Queriable input to a model.

Parameters:

  • sources

    (Source, default: () ) –

    List of sources to query from

  • dag

    (DAG) –

    DAG containing sources and models.

  • resolver

    (optional, default: None ) –

    Resolver to use to resolve sources. It can be missing if querying from a single source.

  • combine_type

    (optional, default: CONCAT ) –

    How to combine the data from different sources. Default is concat.

    • If concat, concatenate all sources queried without any merging. Multiple rows per ID, with null values where data isn’t available
    • If explode, outer join on Matchbox ID. Multiple rows per ID, with one for every unique combination of data requested across all sources
    • If set_agg, join on Matchbox ID, group on Matchbox ID, then aggregate to nested lists of unique values. One row per ID, but all requested data is in nested arrays
  • cleaning

    (optional, default: None ) –

    A dictionary mapping an output column name to a SQL expression that will populate a new column.

Methods:

  • from_config

    Create query from config.

  • data_raw

    Fetches raw query data by joining source data and matchbox matches.

  • data

    Returns final data from defined query.

  • deduper

    Create deduper for data in this query.

  • linker

    Create linker for data in this query and another query.

Attributes:

raw_data instance-attribute

raw_data: DataFrame | None = None

leaf_id instance-attribute

leaf_id: DataFrame | None = None

dag instance-attribute

dag = dag

sources instance-attribute

sources = sources

resolver instance-attribute

resolver = resolver

combine_type instance-attribute

combine_type = combine_type

cleaning instance-attribute

cleaning = cleaning

config property

config: QueryConfig

The query configuration for the current DAG.

from_config classmethod

from_config(config: QueryConfig, dag: DAG) -> Self

Create query from config.

The DAG must have had relevant sources and model added already.

Parameters:

  • config
    (QueryConfig) –

    The QueryConfig to reconstruct from.

  • dag
    (DAG) –

    The DAG containing the sources and model.

Returns:

  • Self

    A reconstructed Query instance.

data_raw

data_raw(return_type: Literal[POLARS] = ..., cache_leaf_ids: bool = False) -> DataFrame
data_raw(return_type: Literal[PANDAS] = ..., cache_leaf_ids: bool = False) -> DataFrame
data_raw(return_type: Literal[ARROW] = ..., cache_leaf_ids: bool = False) -> Table

Fetches raw query data by joining source data and matchbox matches.

Parameters:

  • return_type
    (optional, default: POLARS ) –

    Type of dataframe returned, defaults to “polars”. Other options are “pandas” and “arrow”.

  • cache_leaf_ids
    (optional, default: False ) –

    Whether matchbox IDs for source clusters should be saved as a byproduct in the leaf_ids attribute.

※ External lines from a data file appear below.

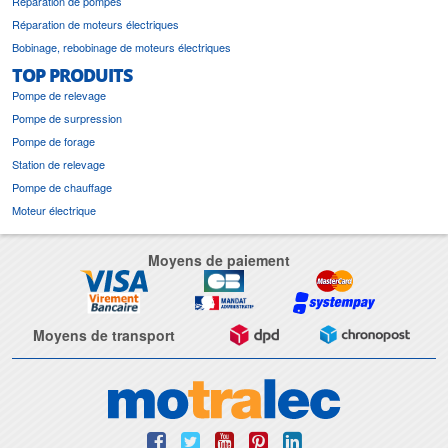
Réparation de pompes
Réparation de moteurs électriques
Bobinage, rebobinage de moteurs électriques
TOP PRODUITS
Pompe de relevage
Pompe de surpression
Pompe de forage
Station de relevage
Pompe de chauffage
Moteur électrique
Moyens de paiement
Moyens de transport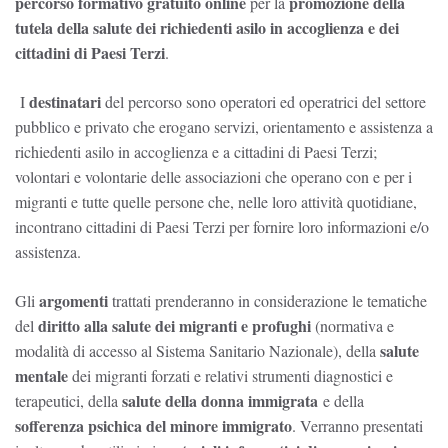
percorso formativo gratuito online
promozione della
per la
tutela della salute dei richiedenti asilo in accoglienza e dei
cittadini di Paesi Terzi
.
destinatari
I
del percorso sono operatori ed operatrici del settore
pubblico e privato che erogano servizi, orientamento e assistenza a
richiedenti asilo in accoglienza e a cittadini di Paesi Terzi;
volontari e volontarie delle associazioni che operano con e per i
migranti e tutte quelle persone che, nelle loro attività quotidiane,
incontrano cittadini di Paesi Terzi per fornire loro informazioni e/o
assistenza.
argomenti
Gli
trattati prenderanno in considerazione le tematiche
diritto alla salute dei migranti e profughi
del
(normativa e
salute
modalità di accesso al Sistema Sanitario Nazionale), della
mentale
dei migranti forzati e relativi strumenti diagnostici e
salute della donna immigrata
terapeutici, della
e della
sofferenza psichica del minore immigrato
. Verranno presentati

Returns: Data in the requested return type

Raises:

  • MatchboxEmptyServerResponse

    If no data was returned by the server.

data

data(raw_data: DataFrame | None = None, return_type: QueryReturnType = POLARS, cache_leaf_ids: bool = False) -> QueryReturnClass

Returns final data from defined query.

Parameters:

  • raw_data
    (DataFrame | None, default: None ) –

    If passed, will only apply cleaning instead of fetching raw data.

  • return_type
    (optional, default: POLARS ) –

    Type of dataframe returned, defaults to “polars”. Other options are “pandas” and “arrow”.

  • cache_leaf_ids
    (optional, default: False ) –

    Whether matchbox IDs for source clusters should be saved as a byproduct in the leaf_ids attribute. If pre-fetched raw data is passed, this argument is ignored.

Returns: Data in the requested return type

deduper

deduper(name: str, model_class: Deduper, model_settings: DeduperSettings, description: str | None = None) -> Model

Create deduper for data in this query.

linker

linker(other_query: Self, name: str, model_class: Linker, model_settings: LinkerSettings, description: str | None = None) -> Model

Create linker for data in this query and another query.